Calc 1 Section 3-2

Calc 1 Section 3-2: Product and Quotient Rules

Welcome back to Professor Baker's Math Class! In this section, we'll be exploring two powerful tools for finding derivatives: the product rule and the quotient rule.
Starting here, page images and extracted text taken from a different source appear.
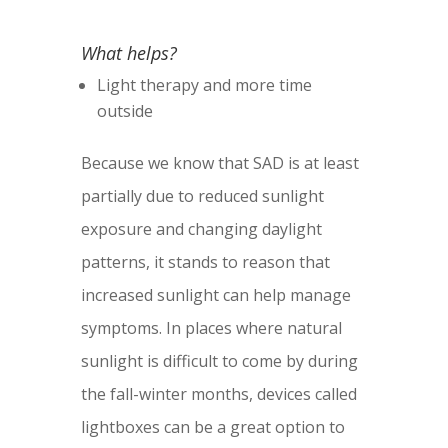
What helps?
Light therapy and more time
outside
Because we know that SAD is at least
partially due to reduced sunlight
exposure and changing daylight
patterns, it stands to reason that
increased sunlight can help manage
symptoms. In places where natural
sunlight is difficult to come by during
the fall-winter months, devices called
lightboxes can be a great option to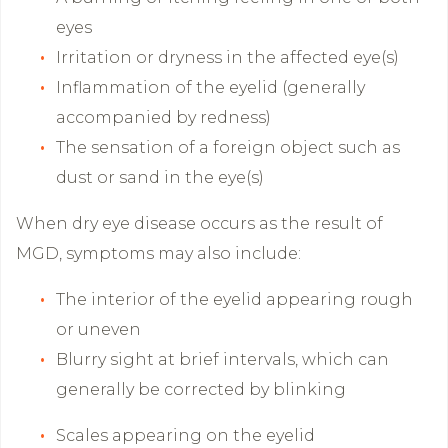
eyes
Irritation or dryness in the affected eye(s)
Inflammation of the eyelid (generally
accompanied by redness)
The sensation of a foreign object such as
dust or sand in the eye(s)
When dry eye disease occurs as the result of
MGD, symptoms may also include:
The interior of the eyelid appearing rough
or uneven
Blurry sight at brief intervals, which can
generally be corrected by blinking
Scales appearing on the eyelid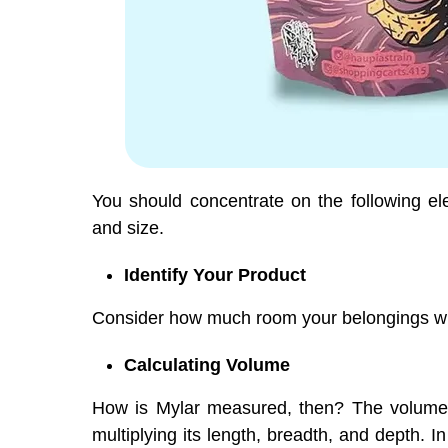
You should concentrate on the following e
and size.
Identify Your Product
Consider how much room your belongings wil
Calculating Volume
How is Mylar measured, then? The volume 
multiplying its length, breadth, and depth.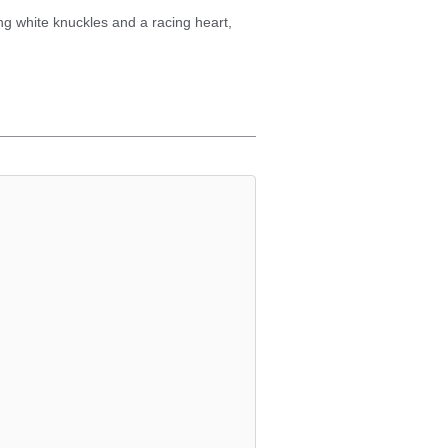
ing white knuckles and a racing heart,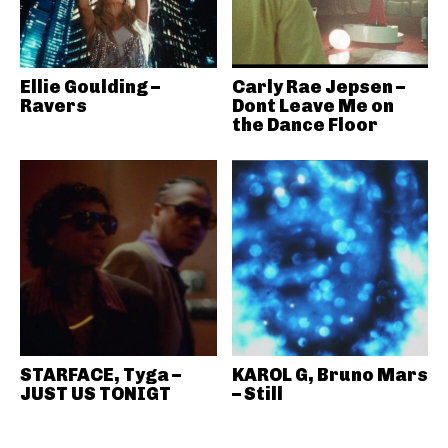
Ellie Goulding –
Carly Rae Jepsen –
Ravers
Dont Leave Me on
the Dance Floor
STARFACE, Tyga –
KAROL G, Bruno Mars
JUST US TONIGT
– Still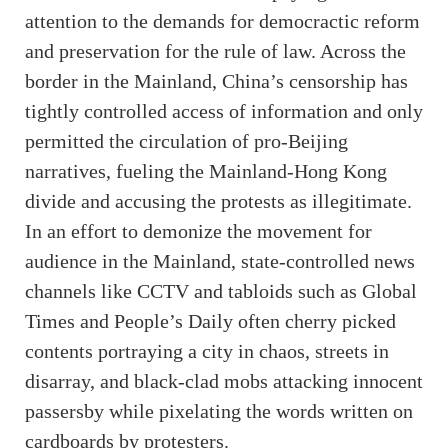
attention to the demands for democractic reform
and preservation for the rule of law. Across the
border in the Mainland, China’s censorship has
tightly controlled access of information and only
permitted the circulation of pro-Beijing
narratives, fueling the Mainland-Hong Kong
divide and accusing the protests as illegitimate.
In an effort to demonize the movement for
audience in the Mainland, state-controlled news
channels like CCTV and tabloids such as Global
Times and People’s Daily often cherry picked
contents portraying a city in chaos, streets in
disarray, and black-clad mobs attacking innocent
passersby while pixelating the words written on
cardboards by protesters.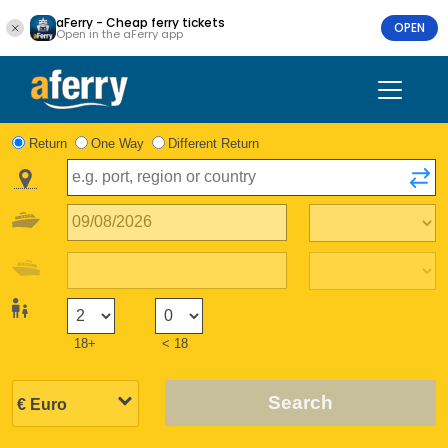
aFerry - Cheap ferry tickets
OPEN
Open in the aFerry app
Return
One Way
Different Return
18+
< 18
Search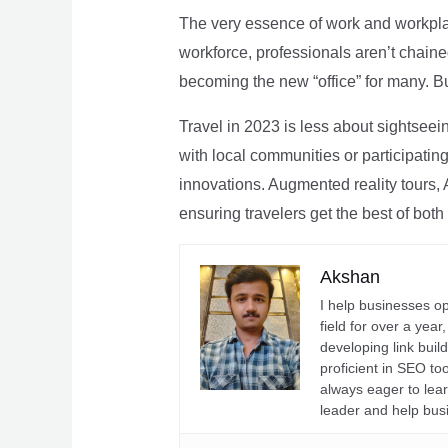
The very essence of work and workpla
workforce, professionals aren’t chaine
becoming the new “office” for many. Bu
Travel in 2023 is less about sightseei
with local communities or participating 
innovations. Augmented reality tours, A
ensuring travelers get the best of both
Akshan
I help businesses o
field for over a yea
developing link buil
proficient in SEO t
always eager to lea
leader and help bus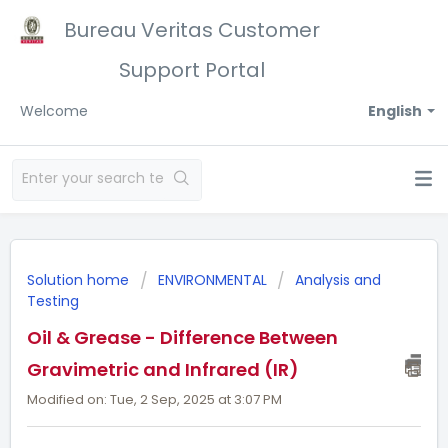
Bureau Veritas Customer
Support Portal
Welcome
English
Solution home
ENVIRONMENTAL
Analysis and
Testing
Oil & Grease - Difference Between
Gravimetric and Infrared (IR)
Modified on: Tue, 2 Sep, 2025 at 3:07 PM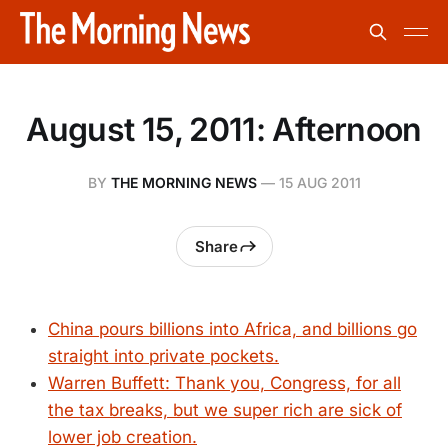
August 15, 2011: Afternoon
BY
THE MORNING NEWS
—
15 AUG 2011
Share
China pours billions into Africa, and billions go
straight into private pockets.
Warren Buffett: Thank you, Congress, for all
the tax breaks, but we super rich are sick of
lower job creation.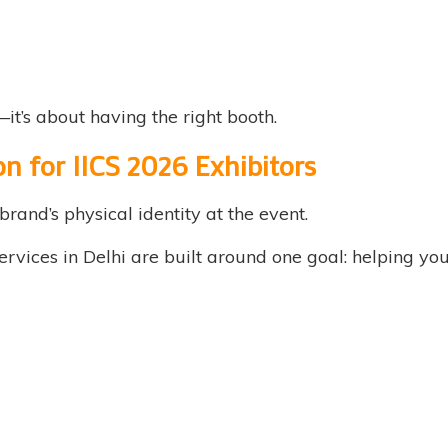
it’s about having the right booth.
on for IICS 2026 Exhibitors
brand’s physical identity at the event.
rvices in Delhi are built around one goal: helping you 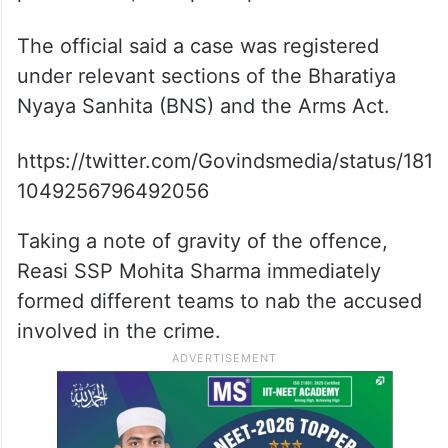
The official said a case was registered
under relevant sections of the Bharatiya
Nyaya Sanhita (BNS) and the Arms Act.
https://twitter.com/Govindsmedia/status/181
1049256796492056
Taking a note of gravity of the offence,
Reasi SSP Mohita Sharma immediately
formed different teams to nab the accused
involved in the crime.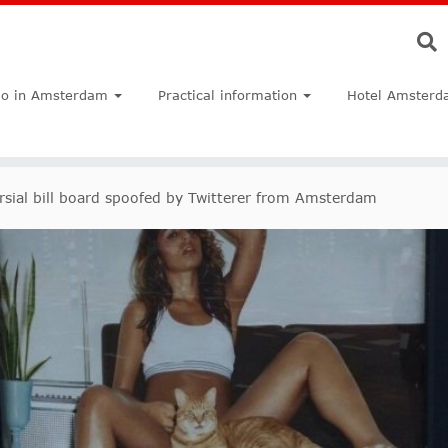
do in Amsterdam
Practical information
Hotel Amsterd
rsial bill board spoofed by Twitterer from Amsterdam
These rules allow us to differentiate functions that are expressed as products or quotients of other functions.

The Product Rule

The product rule states that the derivative of a product of two functions is given by:

$$\frac{d}{dx}[f(x)g(x)] = f'(x)g(x) + f(x)g'(x)$$

In simpler terms, it's the derivative of the first function times the second function, plus the first function times the derivative of the second function.

Example: Let's find the derivative of $y = (4x^2 + 3)(2x + 5)$.

Here, we can identify $f(x) = 4x^2 + 3$ and $g(x) = 2x + 5$. Then, we find their derivatives:

• $f'(x) = 8x$
• $g'(x) = 2$

Now, applying the product rule:

$$y' = (8x)(2x + 5) + (4x^2 + 3)(2)$$ $$y' = 16x^2 + 40x + 8x^2 + 6$$ $$y' = 24x^2 + 40x + 6$$

Another example: Let's differentiate $f(x) = xe^x$. Using the product rule:

• Let $m(x) = x$, so $m'(x) = 1$.
• Let $n(x) = e^x$, so $n'(x) = e^x$.

Then, $f'(x) = (1)(e^x) + (x)(e^x) = e^x + xe^x = e^x(1 + x)$

The Quotient Rule

The quotient rule states that the derivative of a quotient of two functions is given by:

$$\left(\frac{f}{g}\right)' = \frac{gf' - fg'}{g^2}$$

Remember this as: (Bottom times derivative of the Top) minus (Top times derivative of the Bottom) all over (Bottom squared)!

Example: Let's find the derivative of $y = \frac{x^2 + x - 2}{x^3 + 6}$.

• $f(x) = x^2 + x - 2$, so $f'(x) = 2x + 1$
• $g(x) = x^3 + 6$, so $g'(x) = 3x^2$

Applying the quotient rule:

$$y' = \frac{(x^3 + 6)(2x + 1) - (x^2 + x - 2)(3x^2)}{(x^3 + 6)^2}$$ $$y' = \frac{(2x^4 + x^3 + 12x + 6) - (3x^4 + 3x^3 - 6x^2)}{(x^3 + 6)^2}$$ $$y' = \frac{-x^4 - 2x^3 + 6x^2 + 12x + 6}{(x^3 + 6)^2}$$

Keep practicing, and you'll master these rules in no time! Good luck, and see you in the next section!